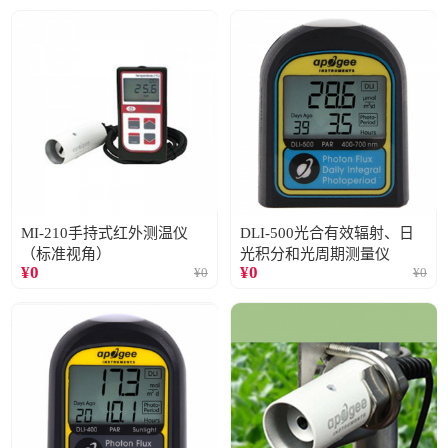
MI-210手持式红外测温仪
DLI-500光合有效辐射、日
（标准视角）
光积分和光周期测量仪
¥
0
¥
0
¥
0
¥
0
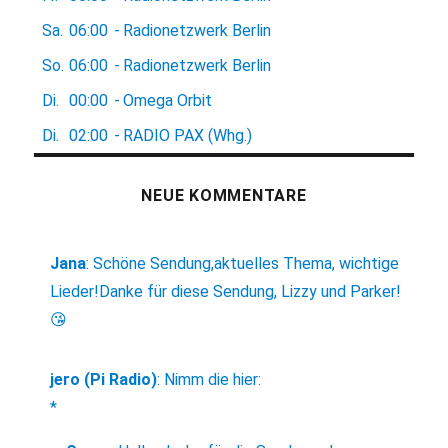
Sa.
06:00
-
Radionetzwerk Berlin
So.
06:00
-
Radionetzwerk Berlin
Di.
00:00
-
Omega Orbit
Di.
02:00
-
RADIO PAX (Whg.)
NEUE KOMMENTARE
Jana
:
Schöne Sendung,aktuelles Thema, wichtige
Lieder!Danke für diese Sendung, Lizzy und Parker!
😘
jero (Pi Radio)
:
Nimm die hier:
*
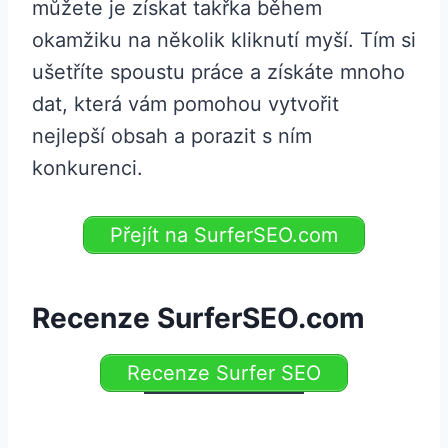
můžete je získat takřka během
okamžiku na několik kliknutí myší. Tím si
ušetříte spoustu práce a získáte mnoho
dat, která vám pomohou vytvořit
nejlepší obsah a porazit s ním
konkurenci.
Přejít na SurferSEO.com
Recenze SurferSEO.com
Recenze Surfer SEO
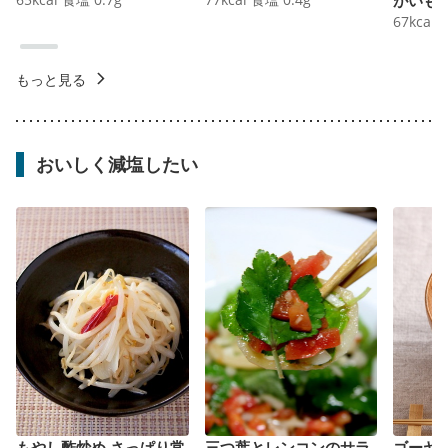
67
kcal
もっと見る
おいしく減塩したい
もやし酢炒め さっぱり常
三つ葉とレンコンのサラ
ゴーヤ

Description of the task = Quote, without alteration, the lines running from the line containing "nejlepší obsah a porazit s ním" to the last line of the entries, and include no pictures.

Task answer =
nejlepší obsah a porazit s ním
konkurenci.
Přejít na SurferSEO.com
Recenze SurferSEO.com
Recenze Surfer SEO
67
kcal
もっと見る
おいしく減塩したい
もやし酢炒め さっぱり常
三つ葉とレンコンのサラ
ゴーヤ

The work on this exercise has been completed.